Bullies have an agenda. They aren't just gruff or full of guff. They're out to get you. They make threats, implying--or telling you outright--that your grade or your job or your safety is on the line. They make it known that they have it in for you, with or without a precipitating cause. Just the fact that you showed up might be reason enough. Even if they can cite a "valid" motive, their response is out of proportion. They don't just want to tease or embarrass you. They're after pure humiliation and fear.
Bullies are often relentless. There's no negotiating with someone who wants to keep you in their cross-hairs. You can't patch things up with a person who says your presence, or even your existence, is the problem.
By contrast, people who are simply rude and obnoxious aren't trying to extort something from you or get you fired or see that you flunk out of school. They may well outrank you and treat you unfairly at times, but that's because they handle their authority poorly, not because they intend to cause you harm.
The cantankerous can snit and snort and snarl like dogs, but they don't paint a target on your back and hound you till you fear for your personal or professional safety. They might ruin your lunch break but they aren't out to take you down. The grumpy rarely have a grudge against just one person, while the bully's focus is narrowed to an individual or a small group.
Another person's witchiness can hurt. A lot. But discomfort isn't damage. And much as we might like to deny our own feet of clay, most of us will admit to having a few witchy moments (days) ourselves. I don't think we'd say the same about bullying.
Confusing rudeness with bullying creates an atmosphere in which the recipients feel far more victimized than the situation deserves. They think, "Oh, no! I'm being bullied!" rather than, "Who peed on her cornflakes?" This mindset can generate fear when irritation is more appropriate and can actually invite further bad behavior.

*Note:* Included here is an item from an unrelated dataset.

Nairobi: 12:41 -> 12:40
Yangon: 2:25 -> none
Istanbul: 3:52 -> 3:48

Loutish classmates or co-workers are just asking for others to stand up to them, refuse to be cowed by their snarkiness, and set some limits (not always wise with a bully). The whole group can benefit when the ill-tempered are called on their bad behavior. But if you convince yourself that you're dealing with a bully when you're not, you'll probably back away and start feeling oppressed.

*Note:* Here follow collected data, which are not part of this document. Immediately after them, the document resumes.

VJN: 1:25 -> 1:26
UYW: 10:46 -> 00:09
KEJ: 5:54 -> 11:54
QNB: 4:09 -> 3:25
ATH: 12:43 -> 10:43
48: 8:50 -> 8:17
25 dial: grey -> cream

Some of this misunderstanding can be traced to a lack of security and confidence in people who are more used to dealing with praise than with correction. Grouchy responses can feel like outright hostility if you are accustomed to a high level of affirmation and reassurance. Even simple, non-malicious disagreement can be perceived as bullying when the delivery is blunt.
We might, but with political correctness already running amok, imagine the morass of legislation and litigation it would take to enforce a "niceness" mandate.
Genuine bullying is, unfortunately, a horrible reality in this world, and its solutions are fodder for many more articles. But, surely, the first step is to strip away distraction, oversimplification, and inaccurate claims. Referring to merely disagreeable behavior as bullying muddies the waters when the real thing comes along. If superiors get handed enough unwarranted complaints, if students and staff members have cried "Bully!" when what they really meant was, "She's such a witch!"--the powers that be may not investigate fully or take true aggression seriously.
Adults need to learn the difference between someone who makes them feel bad and someone who poses a real threat to their well being.
Witchiness and bullying aren't the same thing. And the distinction is worth preserving.